Shenaniganizing
People always ask me how I got in the ad game. For me, it was shenaniganizing, mischief, telling whoppers. That’s the ticket.
I was awarded the honor of Class Clown a number of times. And proud of it. A well-known police chief once told me at the Fort, “The class valedictorian usually ends up working for the class clown.”
Another thing a friend of mine, Tim Parr from Swobo Clothing in San Francisco, told me, “When you interview somebody applying for a job, ask them if the teacher ever put on their report card, ‘Disrupts the progress of others.’ If they say yes, hire them.” That’s what the nuns always put on mine.
For some little thing I would do, some old battleaxe would say, “Mr. O’Brien, go to the corner, sit on the stool, face the wall and put that white hat on your head.” That white hat was known as a dunce cap.
But hey, I think I still hold the record for the number of days skipped without getting caught at Holyoke High. I used to stash a fishing pole up a tree at Ashley Reservoir behind my house. If the sun was shining bright, I’d say goodbye to my sisters and tell them to have a nice day as they boarded the bus. Then I’d take off into the woods,
My grandfather was buddies with the Supervisor of Attendance (also known as a truant officer) and I quickly became his buddy, too. When he first ran into me, I was hiding behind a tree.

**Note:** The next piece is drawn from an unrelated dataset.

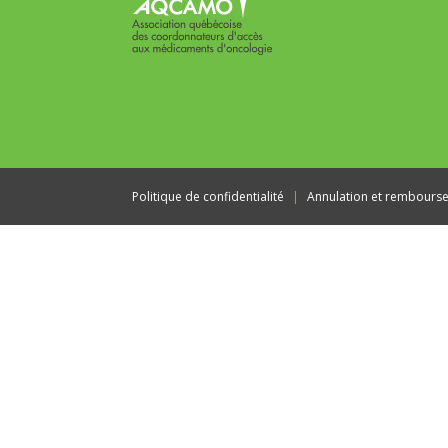
Politique de confidentialité
Annulation et rembours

He said to me, “What are you doing out here on a school day?” I told him I had to be outdoors because I had Alfalfa’s disease. He said, “What’s that?” I told him that when I was stuck indoors my hair would stand up straight and my ears would wiggle. He laughed like hell.
That’s shenaniganizing at its best. And that’s how I got here. The only thing that bothers me is I’ve never been invited back to speak to schoolkids on Career Day.
Hey, keep your dukes up.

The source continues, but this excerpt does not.